__THE INPUT__

◆ ◆ ◆

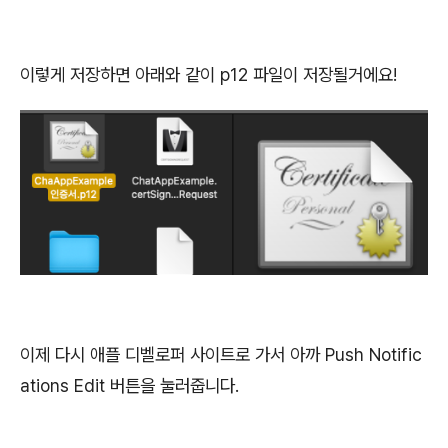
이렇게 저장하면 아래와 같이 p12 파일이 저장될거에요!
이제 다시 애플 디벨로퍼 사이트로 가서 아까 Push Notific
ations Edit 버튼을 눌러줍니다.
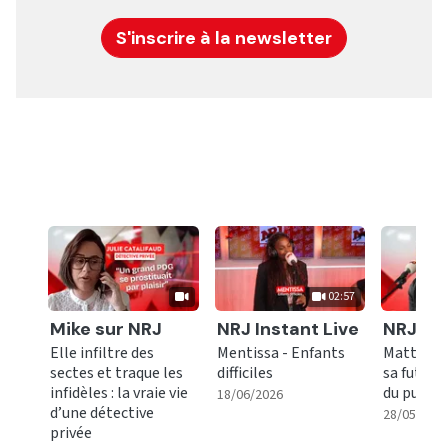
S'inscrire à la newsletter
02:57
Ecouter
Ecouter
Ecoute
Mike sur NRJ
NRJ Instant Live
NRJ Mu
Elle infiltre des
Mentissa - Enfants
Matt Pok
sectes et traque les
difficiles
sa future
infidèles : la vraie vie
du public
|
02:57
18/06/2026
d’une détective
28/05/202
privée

◆ ◆ ◆

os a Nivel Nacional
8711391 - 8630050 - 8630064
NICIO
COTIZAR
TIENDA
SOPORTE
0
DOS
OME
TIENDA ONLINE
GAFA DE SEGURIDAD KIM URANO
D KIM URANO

◆ ◆ ◆

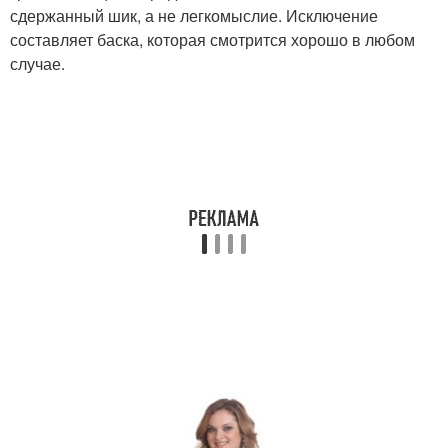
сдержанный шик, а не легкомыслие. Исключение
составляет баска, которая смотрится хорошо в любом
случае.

◆ ◆ ◆

All lines above that hold the string "URANO" should be copied.

__ANSWER TO THE EXERCISE__
GAFA DE SEGURIDAD KIM URANO
D KIM URANO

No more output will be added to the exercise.